**What needs to be done**: What is needed is an exact copy of the data below, pictures excluded.

**Collected material**:
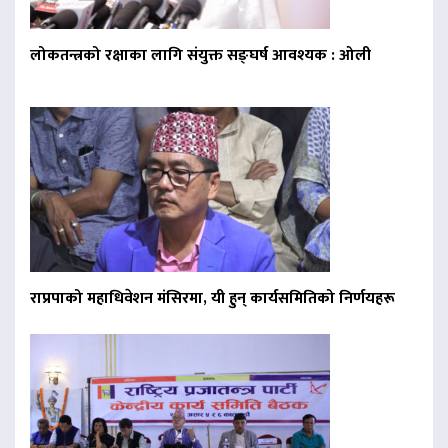
लोकतन्त्रको रक्षाका लागि संयुक्त सङ्घर्ष आवश्यक : ओली
राप्रपाको महाधिवेशन मंसिरमा, यी हुन् कार्यसमितिको निर्णयहरू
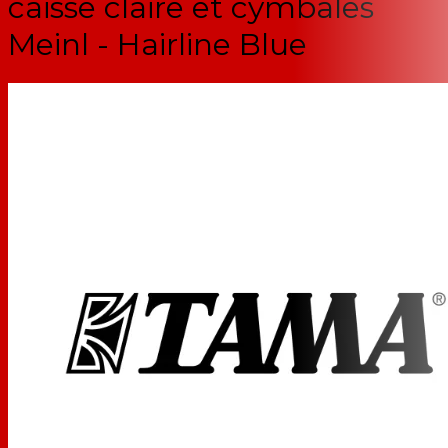
caisse claire et cymbales
Meinl - Hairline Blue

**Response to the exercise**:
लोकतन्त्रको रक्षाका लागि संयुक्त सङ्घर्ष आवश्यक : ओली
राप्रपाको महाधिवेशन मंसिरमा, यी हुन् कार्यसमितिको निर्णयहरू
caisse claire et cymbales
Meinl - Hairline Blue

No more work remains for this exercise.